Exercise brief
Below are some entries. Count the lines where "Consejo" appears and state only that number.

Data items

______

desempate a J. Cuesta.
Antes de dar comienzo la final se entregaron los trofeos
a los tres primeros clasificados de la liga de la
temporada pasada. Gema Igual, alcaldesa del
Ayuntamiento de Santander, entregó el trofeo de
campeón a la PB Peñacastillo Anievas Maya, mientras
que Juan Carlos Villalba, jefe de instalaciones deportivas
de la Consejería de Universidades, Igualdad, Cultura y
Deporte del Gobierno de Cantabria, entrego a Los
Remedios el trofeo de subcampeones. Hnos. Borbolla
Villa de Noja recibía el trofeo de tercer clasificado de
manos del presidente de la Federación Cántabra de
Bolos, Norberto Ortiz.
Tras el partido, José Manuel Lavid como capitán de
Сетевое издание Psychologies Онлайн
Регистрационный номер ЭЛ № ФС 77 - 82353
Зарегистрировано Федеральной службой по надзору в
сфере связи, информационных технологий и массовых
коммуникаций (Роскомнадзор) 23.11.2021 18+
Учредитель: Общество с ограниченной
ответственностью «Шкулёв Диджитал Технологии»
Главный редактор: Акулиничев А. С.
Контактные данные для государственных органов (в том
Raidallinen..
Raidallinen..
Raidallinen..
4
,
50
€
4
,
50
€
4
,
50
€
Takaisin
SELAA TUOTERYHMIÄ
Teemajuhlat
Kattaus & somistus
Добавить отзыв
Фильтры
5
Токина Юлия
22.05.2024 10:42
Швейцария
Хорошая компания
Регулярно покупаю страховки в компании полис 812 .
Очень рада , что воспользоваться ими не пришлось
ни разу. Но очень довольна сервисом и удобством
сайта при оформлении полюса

______

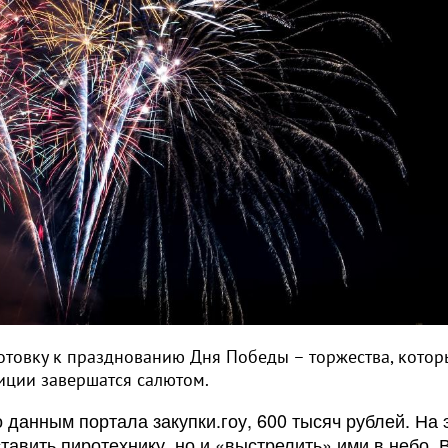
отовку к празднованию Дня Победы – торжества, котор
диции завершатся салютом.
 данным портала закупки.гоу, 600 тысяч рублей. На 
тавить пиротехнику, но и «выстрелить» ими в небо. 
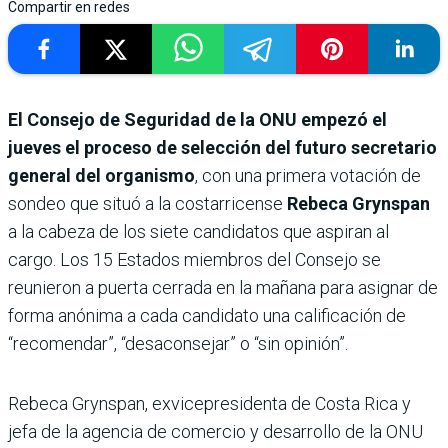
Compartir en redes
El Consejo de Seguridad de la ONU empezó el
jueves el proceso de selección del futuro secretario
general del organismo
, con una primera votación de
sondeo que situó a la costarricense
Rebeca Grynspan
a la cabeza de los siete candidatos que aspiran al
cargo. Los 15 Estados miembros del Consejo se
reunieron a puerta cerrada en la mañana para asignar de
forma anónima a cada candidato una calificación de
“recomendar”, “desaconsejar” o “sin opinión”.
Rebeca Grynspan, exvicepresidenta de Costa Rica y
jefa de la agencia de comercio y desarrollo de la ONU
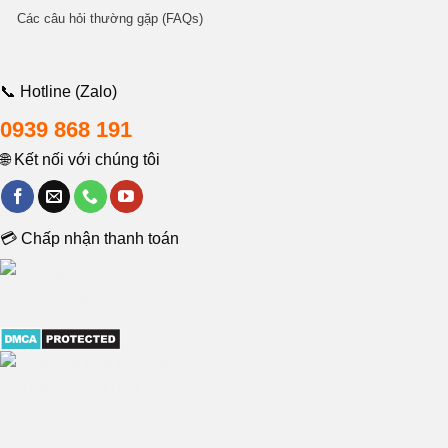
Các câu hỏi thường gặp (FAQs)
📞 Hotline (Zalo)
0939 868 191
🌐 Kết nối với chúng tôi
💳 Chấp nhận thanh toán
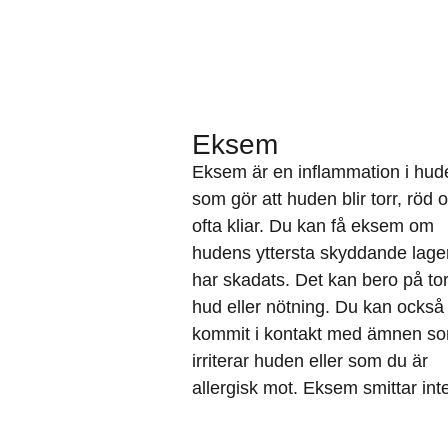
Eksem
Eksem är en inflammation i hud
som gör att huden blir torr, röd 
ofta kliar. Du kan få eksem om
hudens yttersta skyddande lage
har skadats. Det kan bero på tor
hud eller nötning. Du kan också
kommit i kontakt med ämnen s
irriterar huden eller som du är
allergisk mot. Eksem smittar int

______

Response to this exercise
2